● **Problem to work on**
The data below is to be transcribed word for word; pictures are to be excluded.

● **Data for analysis**

───

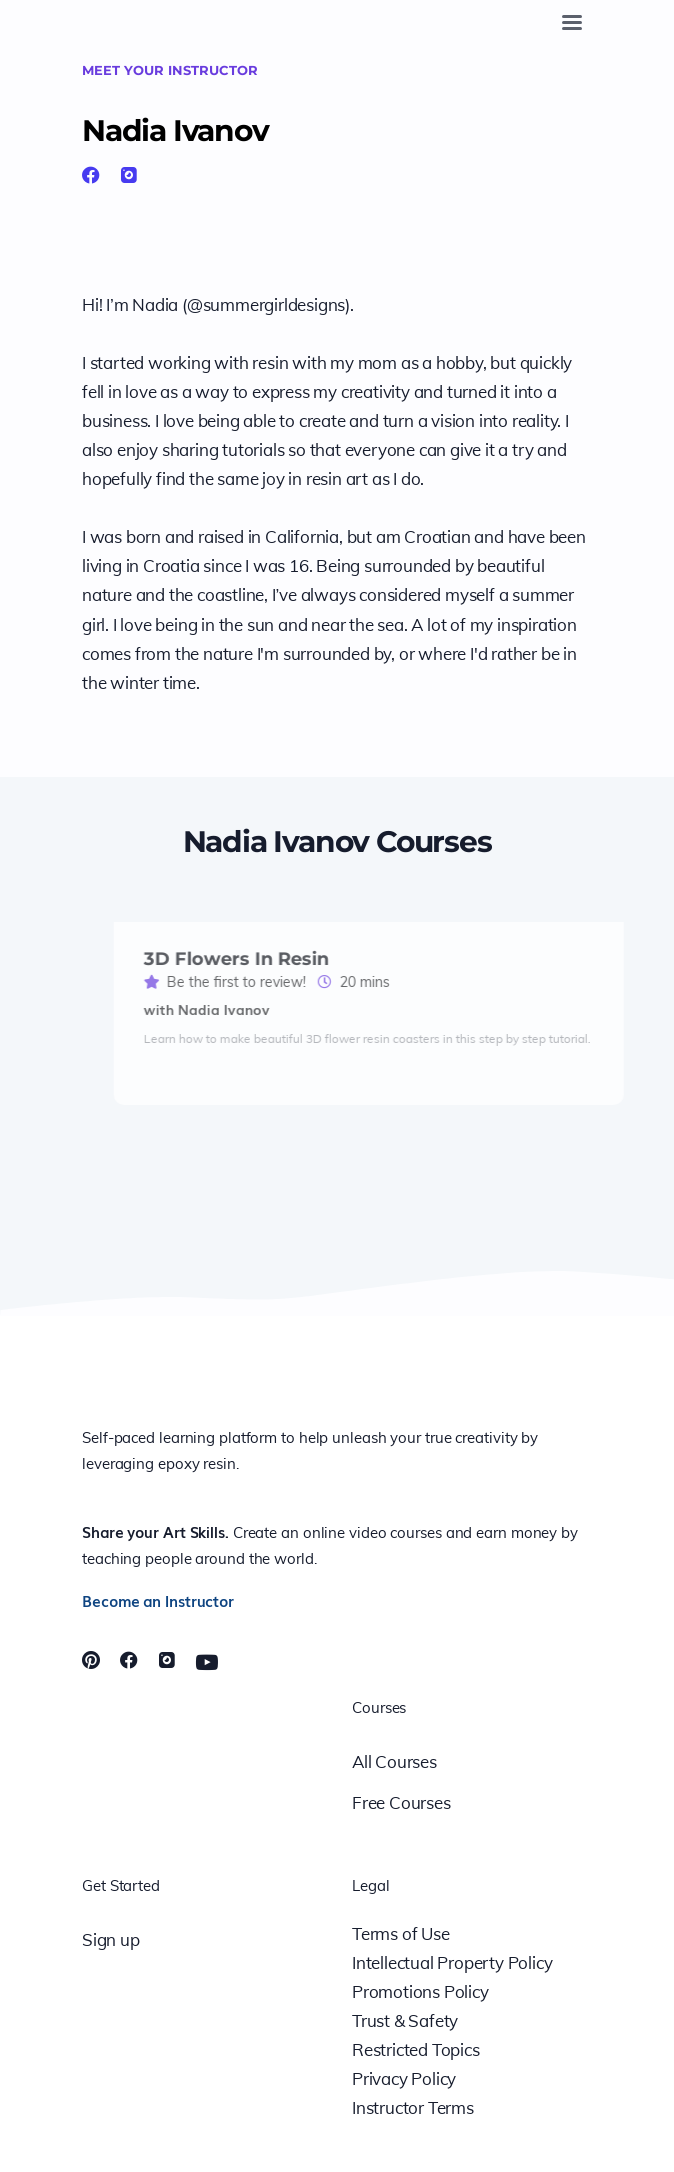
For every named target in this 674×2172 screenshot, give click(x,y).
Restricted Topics (416, 2049)
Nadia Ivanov (175, 130)
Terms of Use (401, 1933)
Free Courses (401, 1802)
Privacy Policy (404, 2078)
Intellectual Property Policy (452, 1962)
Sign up (111, 1939)
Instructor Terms (413, 2107)
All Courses (394, 1761)
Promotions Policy (420, 1991)
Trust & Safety (405, 2020)
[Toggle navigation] (572, 22)
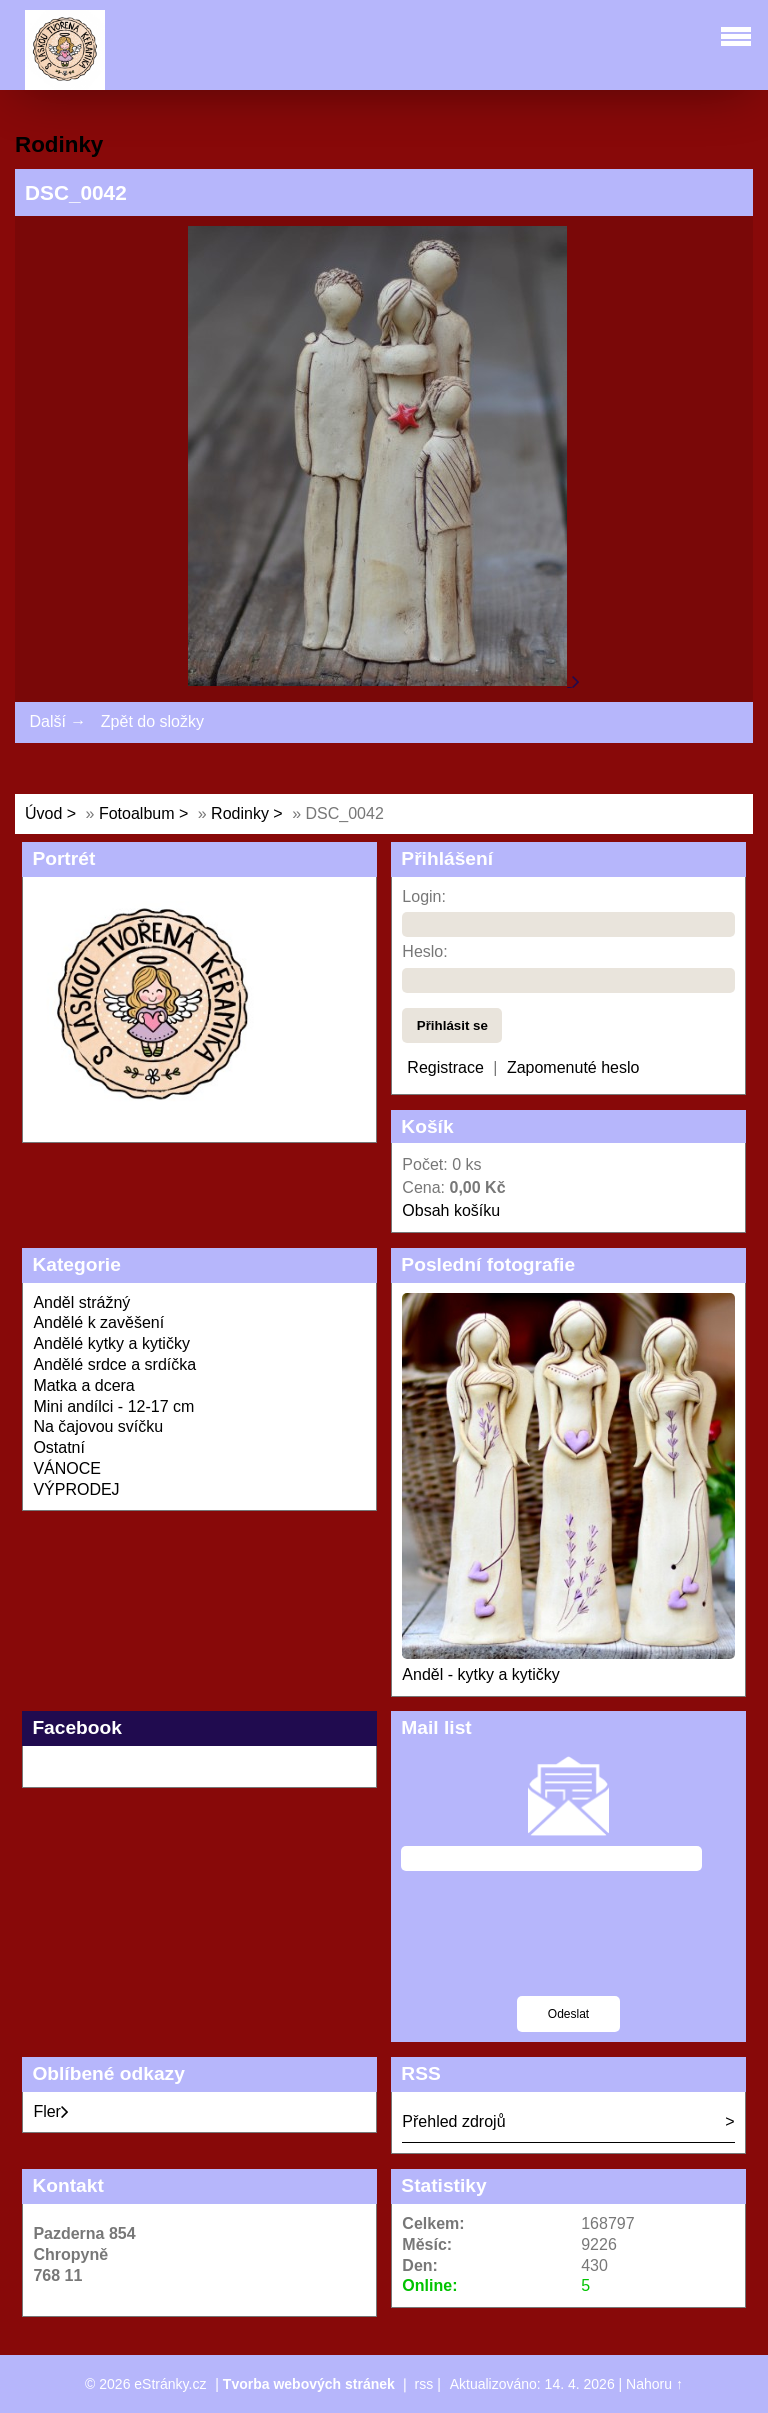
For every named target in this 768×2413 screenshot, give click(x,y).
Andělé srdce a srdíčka (114, 1364)
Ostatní (59, 1447)
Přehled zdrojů (453, 2121)
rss (424, 2384)
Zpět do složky (152, 721)
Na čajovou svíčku (98, 1426)
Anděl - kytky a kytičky (480, 1674)
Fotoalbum (137, 813)
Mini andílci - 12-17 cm (113, 1406)
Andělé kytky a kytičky (111, 1343)
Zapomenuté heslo (573, 1067)
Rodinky (242, 813)
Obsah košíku (451, 1210)
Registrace (445, 1067)
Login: (424, 896)
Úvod (43, 813)
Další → (57, 721)
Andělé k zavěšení (98, 1322)
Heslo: (424, 951)
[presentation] (568, 1946)
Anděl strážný (81, 1302)
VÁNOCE (67, 1468)
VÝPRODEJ (76, 1489)
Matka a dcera (83, 1385)
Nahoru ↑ (654, 2384)
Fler (51, 2111)
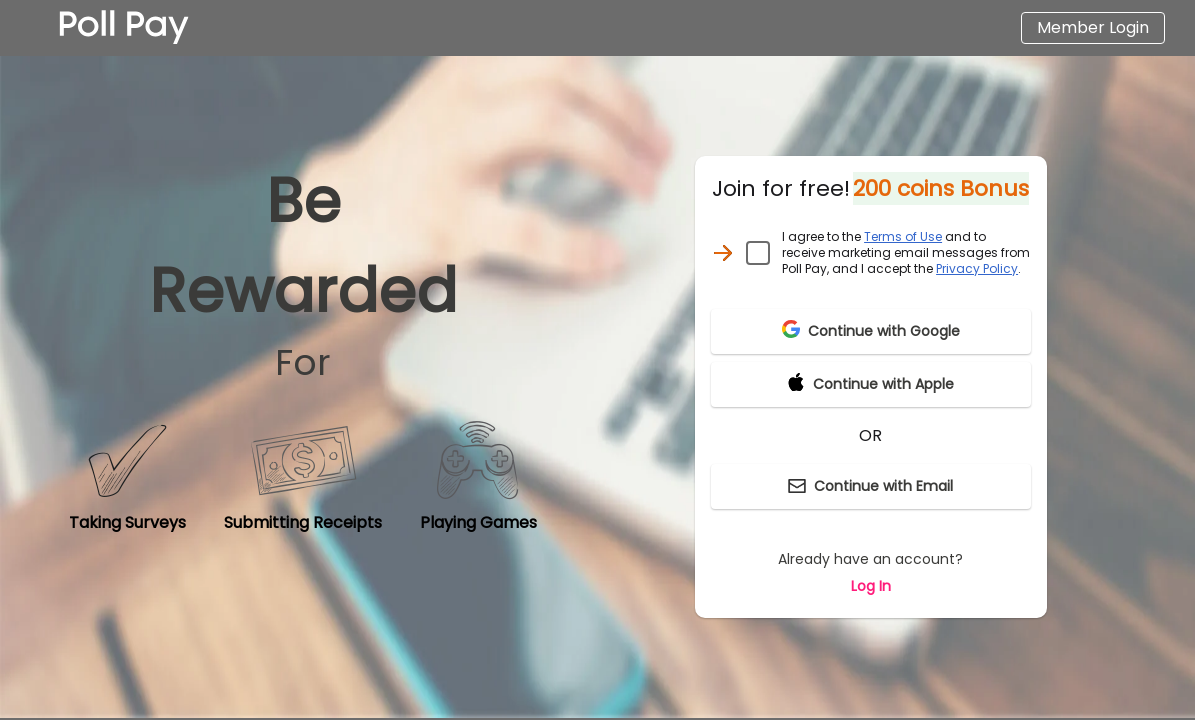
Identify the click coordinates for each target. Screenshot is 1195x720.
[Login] (1093, 28)
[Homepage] (124, 28)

───

● **Answer to this task**
For every named target in this 674×2172 screenshot, give click(x,y).
Restricted Topics (416, 2049)
Nadia Ivanov (175, 130)
Terms of Use (401, 1933)
Free Courses (401, 1802)
Privacy Policy (404, 2078)
Intellectual Property Policy (452, 1962)
Sign up (111, 1939)
Instructor Terms (413, 2107)
All Courses (394, 1761)
Promotions Policy (420, 1991)
Trust & Safety (405, 2020)
[Toggle navigation] (572, 22)
For every named target in this 768×2413 screenshot, give click(x,y).
Andělé srdce a srdíčka (114, 1364)
Ostatní (59, 1447)
Přehled zdrojů (453, 2121)
rss (424, 2384)
Zpět do složky (152, 721)
Na čajovou svíčku (98, 1426)
Anděl - kytky a kytičky (480, 1674)
Fotoalbum (137, 813)
Mini andílci - 12-17 cm (113, 1406)
Andělé kytky a kytičky (111, 1343)
Zapomenuté heslo (573, 1067)
Rodinky (242, 813)
Obsah košíku (451, 1210)
Registrace (445, 1067)
Login: (424, 896)
Úvod (43, 813)
Další → (57, 721)
Andělé k zavěšení (98, 1322)
Heslo: (424, 951)
[presentation] (568, 1946)
Anděl strážný (81, 1302)
VÁNOCE (67, 1468)
VÝPRODEJ (76, 1489)
Matka a dcera (83, 1385)
Nahoru ↑ (654, 2384)
Fler (51, 2111)
Identify the click coordinates for each target. Screenshot is 1195x720.
[Login] (1093, 28)
[Homepage] (124, 28)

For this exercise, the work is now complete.